Opinion
2004-05779, 2004-03043, 2004-03467.
August 22, 2005.
In an action to recover damages for personal injuries, the plaintiff appeals from (1) an order of the Supreme Court, Dutchess County (Sproat, J.), dated March 2, 2004, which granted the defendants' motions for summary judgment dismissing the complaint on the ground that she did not sustain a serious injury within the meaning of Insurance Law § 5102 (d), (2) a judgment of the same court entered March 19, 2004, which, upon the order, dismissed the complaint, and (3) an order of the same court dated June 21, 2004, which denied her motion for leave to renew and/or reargue the prior motions for summary judgment.
Meiselman, Denlea, Packman, Carton Eberz, P.C., White Plains, N.Y., for appellant.
Reardon Sclafani, Tarrytown, N.Y. (Michael V. Sclafani of counsel), for respondents First Student, Inc., f/k/a Ryder Student Transportation Services, Inc., and Vernon L. Schrom.
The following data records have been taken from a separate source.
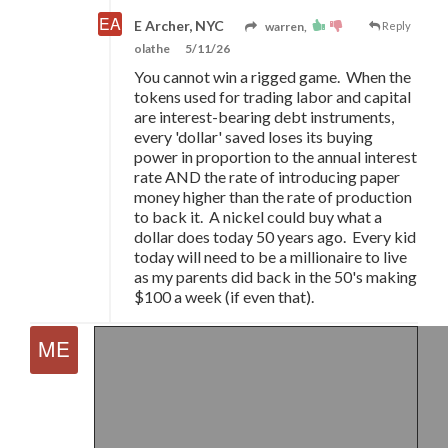
E Archer, NYC
warren,
Reply
olathe
5/11/26
You cannot win a rigged game. When the
tokens used for trading labor and capital
are interest-bearing debt instruments,
every 'dollar' saved loses its buying
power in proportion to the annual interest
rate AND the rate of introducing paper
money higher than the rate of production
to back it. A nickel could buy what a
dollar does today 50 years ago. Every kid
today will need to be a millionaire to live
as my parents did back in the 50's making
$100 a week (if even that).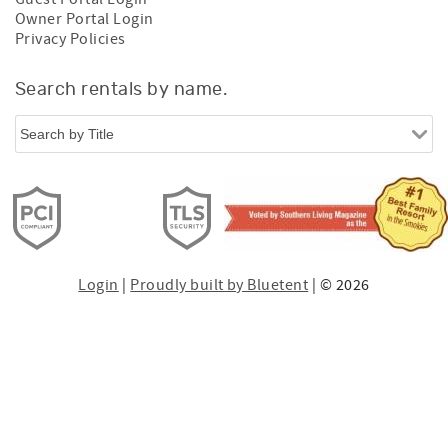
Owner Portal Login
Privacy Policies
Search rentals by name.
Login
|
Proudly built by Bluetent
| © 2026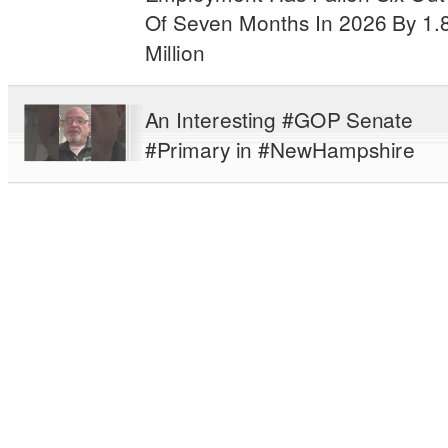
Of Seven Months In 2026 By 1.
Million
An Interesting #GOP Senate
#Primary in #NewHampshire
F. Douglas Novotny, Albany, N.Y. (Fiedelman McGaw, Jericho, N.Y. [Dawn C. DeSimone] of counsel), for respondents Christopher J. Lorefice and First Student, Inc., f/k/a Ryder Student Transportation Services, Inc.
Before: Florio, J.P., Krausman, Crane, Rivera and Fisher, JJ., concur.
Ordered that the appeal from the order dated March 2, 2004, is dismissed; and it is further,
Ordered that the appeal from so much of the order dated June 21, 2004, as denied that branch of the plaintiff's motion which was for leave to reargue is dismissed, as no appeal lies from an order denying leave to reargue; and it is further,
Ordered that the judgment is affirmed; and it is further,
Ordered that the order dated June 21, 2004, is affirmed insofar as reviewed; and it is further,
Ordered that one bill of costs is awarded to the defendants.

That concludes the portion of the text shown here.